En effet, dans une série de conférences où il se remémore un voyage effectué des années auparavant (1895-6) au Nouveau-Mexique, Warburg raconte comment les indiens Hopis, dont les cultures de maïs sont menacées par la sécheresse, pratiquent avec des serpents certaines danses magiques au cours de “fêtes paysannes”. Ils mettent dans leur bouche ces serpents venimeux vivants, avec lesquels ils effectuent des figures de danse, puis les relâchent aux endroits appropriés, afin qu’ils “portent le message” et catalysent les bienfaisantes pluies de l’orage. On retrouve ici l’identification du signifiant et du signifié : les serpents ondulent comme l’éclair dans le ciel orageux, mieux, ils sont cet éclair tant attendu ; de sorte que manipuler sans peur le serpent, c’est manipuler la force de la foudre et obliger le serpent à participer à la cérémonie, c’est influencer la divinité pour qu’elle contribue à la survie du groupe en prodiguant ses pluies. Au terme du rituel, les serpents sont relâchés dans des directions prédéfinies et symboliquement significatives : c’est bien la preuve que pour les Hopis, l’espace est structuré par ce rituel, organisé par ces danses et ces pratiques qui lui donnent une signification symbolique.
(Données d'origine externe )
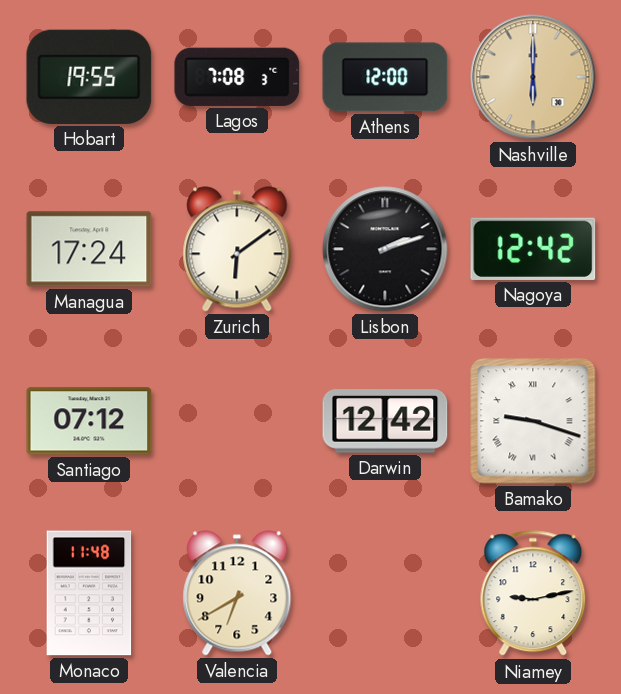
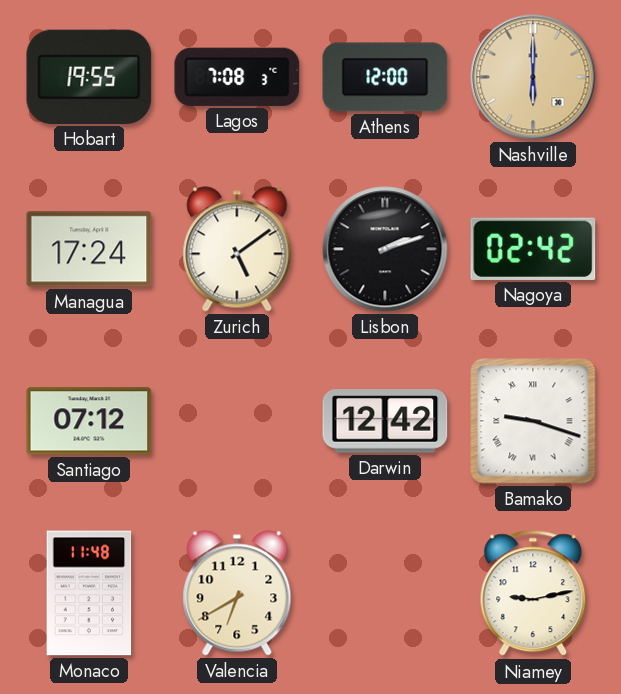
Zurich: 6:09 -> 5:09
Nagoya: 12:42 -> 02:42
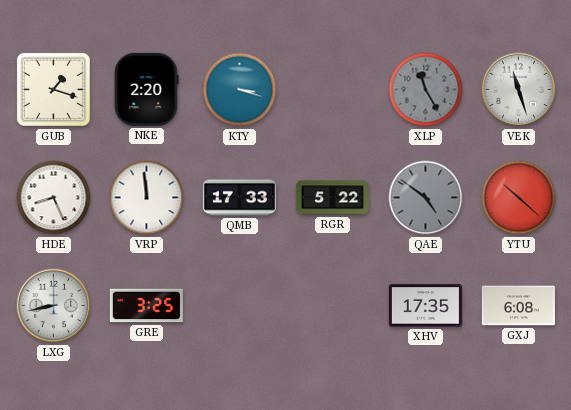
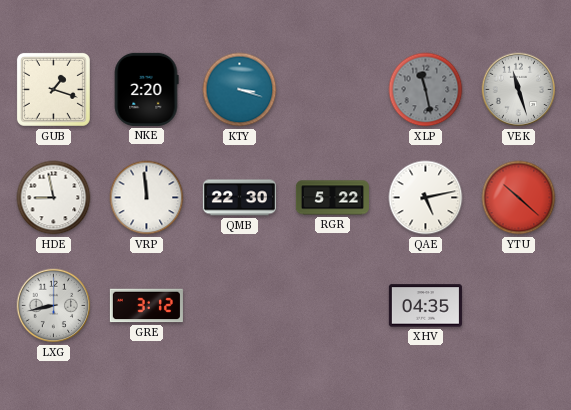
XLP: 11:25 -> 11:28
HDE: 8:26 -> 8:58
QMB: 17:33 -> 22:30
QAE: 4:51 -> 5:13
QAE dial: grey -> white
GRE: 3:25 -> 3:12
XHV: 17:35 -> 04:35
GXJ: 6:08 -> none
Cet espace pensé, représenté, est donc fort éloigné de notre espace “géométrique” - que nous nous représentons (avec Descartes) sans haut ni bas, sans “lieu propre” ni privilégié, dépourvu du centre, homogène et universellement indifférencié : il est bien plutôt ce que Cassirer, dans son Essai sur l’homme, nomme un “espace mythique et magique [6].

Concluons : l’exemple de la danse rituelle permet de saisir toute l’importance qu’attache Cassirer à “l’action” comme forme symbolique de la fonction “expression”. Arrêtons-nous sur quelques passages significatifs :

« Beaucoup plus que la contemplation théorique, c’est l’action qui constitue le centre à partir duquel va se développer pour l’homme l’organisation spirituelle de la réalité. » [7]
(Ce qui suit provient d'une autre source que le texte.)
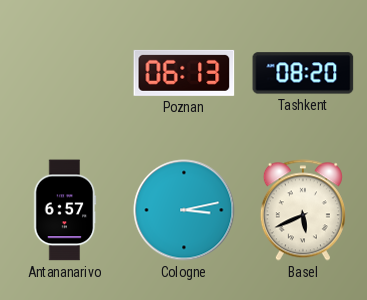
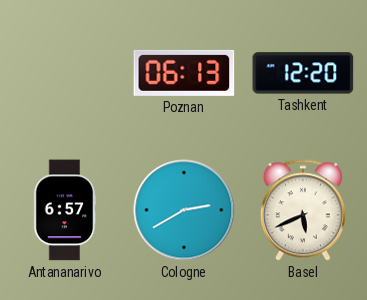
Tashkent: 08:20 -> 12:20
Cologne: 3:13 -> 2:40
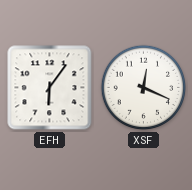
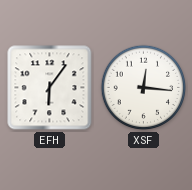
XSF: 12:19 -> 12:16
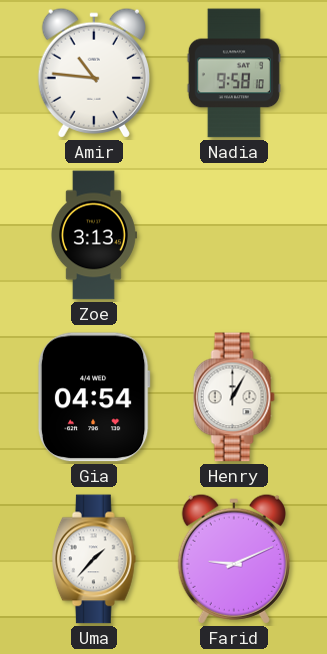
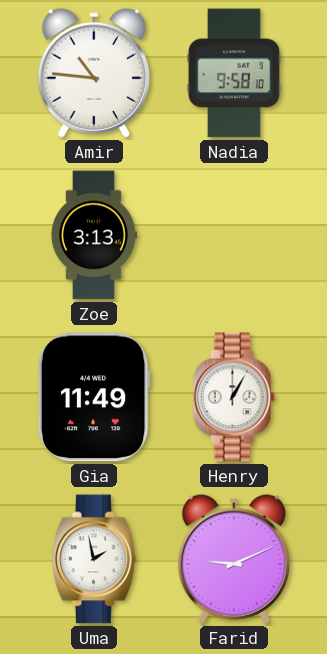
Gia: 04:54 -> 11:49
Uma: 1:37 -> 1:58
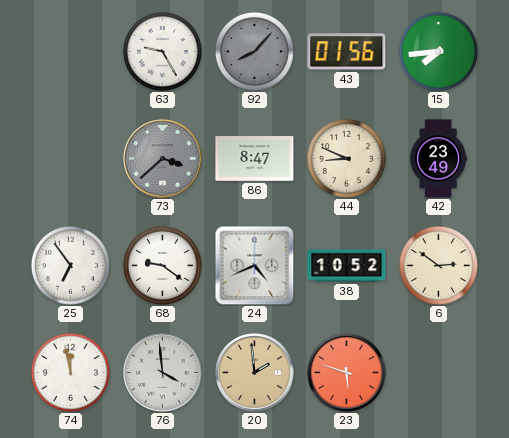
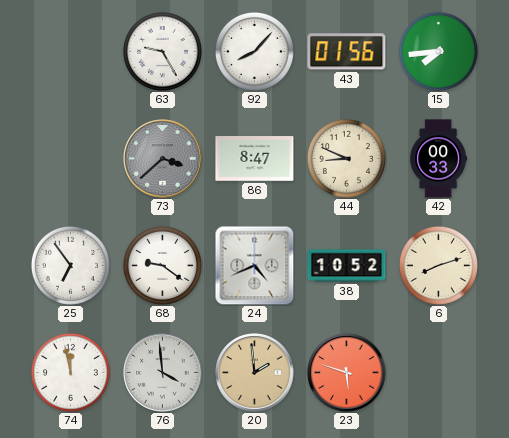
92 dial: grey -> white
42: 23:49 -> 00:33
6: 2:51 -> 8:12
« D’une façon générale, le rituel s’est développé bien avant la croyance, dans la mesure où le primitif a coutume d’extérioriser sa religion en dansant (to danse out is religion). » [8]

Pour Cassirer, la culture commence — pour utiliser une célèbre opposition aristotélicienne — dans la praxis et dans l’action, non pas dans la théoria (la contemplation) : le danseur ne vise pas une attitude esthétique ni contemplative, il s’efforce d’agir sur les choses, de provoquer certains événements ou tout au moins d’influencer le cours des choses. Il en va d’ailleurs de la danse comme il en va du mime en général, dont la danse rituelle serait une forme, comme le suggère cette remarque suggestive :

« À l’origine de la pratique mythique, on trouve le mime ; et celui-ci n’a jamais un sens purement esthétique : ce n’est jamais une mise en scène. » [9]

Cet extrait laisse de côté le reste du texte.